Problem requirements — Below are lines of data. Give the number of them that contain the string "контейнер", and nothing else.

_ _ _ _

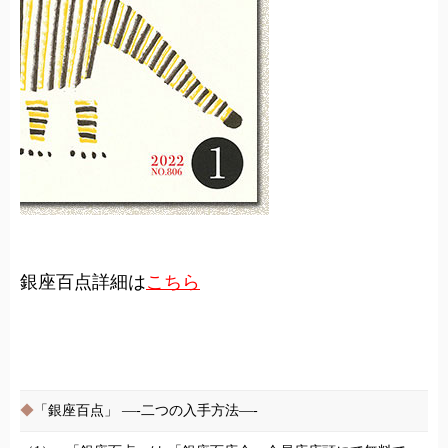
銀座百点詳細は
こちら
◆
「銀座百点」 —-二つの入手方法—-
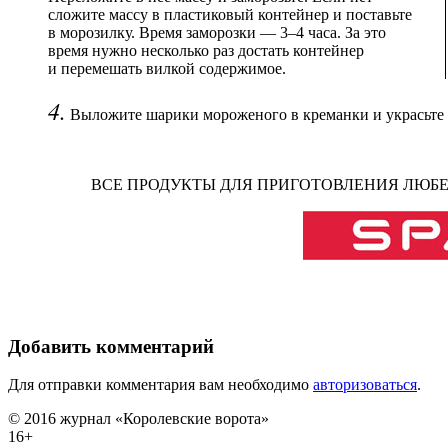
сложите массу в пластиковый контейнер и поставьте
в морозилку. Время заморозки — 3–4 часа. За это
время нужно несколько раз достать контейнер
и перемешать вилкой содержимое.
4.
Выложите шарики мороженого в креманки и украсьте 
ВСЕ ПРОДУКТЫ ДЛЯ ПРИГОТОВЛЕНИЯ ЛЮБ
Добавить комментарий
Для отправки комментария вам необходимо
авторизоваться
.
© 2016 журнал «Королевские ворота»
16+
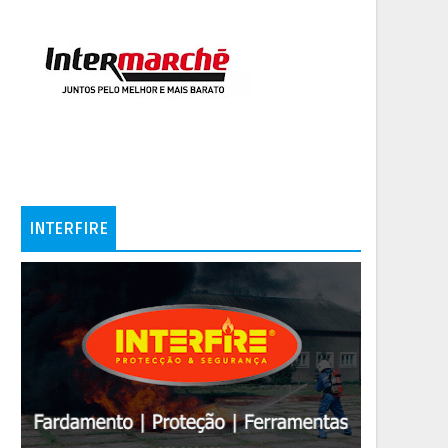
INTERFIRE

_ _ _ _

Exercise response — 2